Agilidade - O secretário Júlio Lopes falou da satisfação do Governo do Estado em entregar o Corredor Viário á população. Segundo ele, a conclusão das obras é um marco na história do Estado por se tratar de um projeto pioneiro, implantado em uma das principais vias da Região Metropolitana. O corredor vai receber 250 mil usuários por dia e 115 linhas de ônibus. A expectativa é de que a velocidade média de travessia da Alameda salte de 9 para 24 Km/h.

“A entrega do Corredor viário é um marco por termos vencido uma série de obstáculos. Esperamos que esse projeto abra caminho para muitos outros no Estado”, disse.

Ainda de acordo com Lopes, o Corredor segue o princípio do sistema Bus Rapid Transit (BRT) e os planos do Governo são de criar na Avenida Brasil, que corta 28 bairros do Rio. 

Em seguida o presidente da Federação da Empresas de Transporte de Passageiros do Rio de Janeiro (Fetranspor), Marcos Lélis Teixeira, parabenizou o município pela iniciativa de implantar o corredor. Ele classificou a atual gestão como um governo que prioriza o transporte público, dando exemplo para o Estado. 

Operação - Logo após a cerimônia de inauguração, baias para ônibus começaram a operar oficialmente. Coletivos municipais e intermunicipais passaram a trafegar apenas pelas faixas seletivas e a entrar nas estações que foram criadas ao longo da Alameda. Mas, antes disso, o governador já havia testado o trajeto. Ele, o prefeito Jorge Roberto e as equipes de governo estadual e municipal chegaram ao evento de ônibus, parando na Estação Horto e caminhando até o palanque.

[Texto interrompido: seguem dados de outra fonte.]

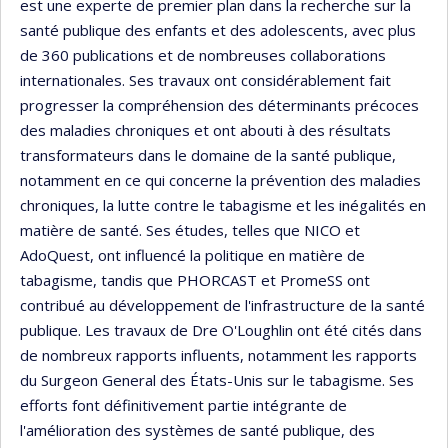
est une experte de premier plan dans la recherche sur la
santé publique des enfants et des adolescents, avec plus
de 360 publications et de nombreuses collaborations
internationales. Ses travaux ont considérablement fait
progresser la compréhension des déterminants précoces
des maladies chroniques et ont abouti à des résultats
transformateurs dans le domaine de la santé publique,
notamment en ce qui concerne la prévention des maladies
chroniques, la lutte contre le tabagisme et les inégalités en
matière de santé. Ses études, telles que NICO et
AdoQuest, ont influencé la politique en matière de
tabagisme, tandis que PHORCAST et PromeSS ont
contribué au développement de l'infrastructure de la santé
publique. Les travaux de Dre O'Loughlin ont été cités dans
de nombreux rapports influents, notamment les rapports
du Surgeon General des États-Unis sur le tabagisme. Ses
efforts font définitivement partie intégrante de
l'amélioration des systèmes de santé publique, des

“Deixa a gente apreciar essa verdadeira obra de arte”, declarou o governador caminhando pela estação.
Agentes da NitTrans trabalharam durante todo o dia orientando os motoristas e as cartilhas informativas continuaram sendo distribuídas pela cidade.

Projetos - Durante a cerimônia de inauguração do Corredor Viário, o Governador Sérgio Cabral anunciou dois outros projetos para a região. Um deles é a desativação da Penitenciária Vieira Ferreira Neto, no Fonseca. Localizada na Alameda São Boaventura, em frente ao Horto Botânico do Fonseca, a unidade prisional vai dar lugar a uma área de lazer para a população. 

“Queremos transformar a área no ‘Campo de São Bento da Zona Norte’”, disse.
Segundo o subsecretário de Estado da Região Metropolitana, Alexandre Felipe Mendes, a proposta para criação do parque partiu do Prefeito Jorge Roberto Silveira e foi, imediatamente, aceita pelo governador. Alexandre Felipe informou que, na terça-feira, deve procurar a equipe da Prefeitura para começar a conversar sobre os primeiros estudos para viabilizar o projeto.

O governador também anunciou que as obras da Linha 3 do metrô têm previsão de início ainda em 2010. O Governo já teria em caixa R$ 60 milhões para o início do projeto, que, no entanto, permanece paralisado pelo Tribunal de Contas da União (TCU). Segundo Cabral, o Estado está empenhado em resolver os problemas que ele atribuiu à gestão passada, e começar o projeto da linha de metrô, que ligaria Niterói a São Gonçalo.

“Queremos que a Linha 3 saia ainda este ano. Então, estamos resolvendo esse problema que o TCU encontrou, mas que não são da nossa gestão, mas anteriores a ela”, disse.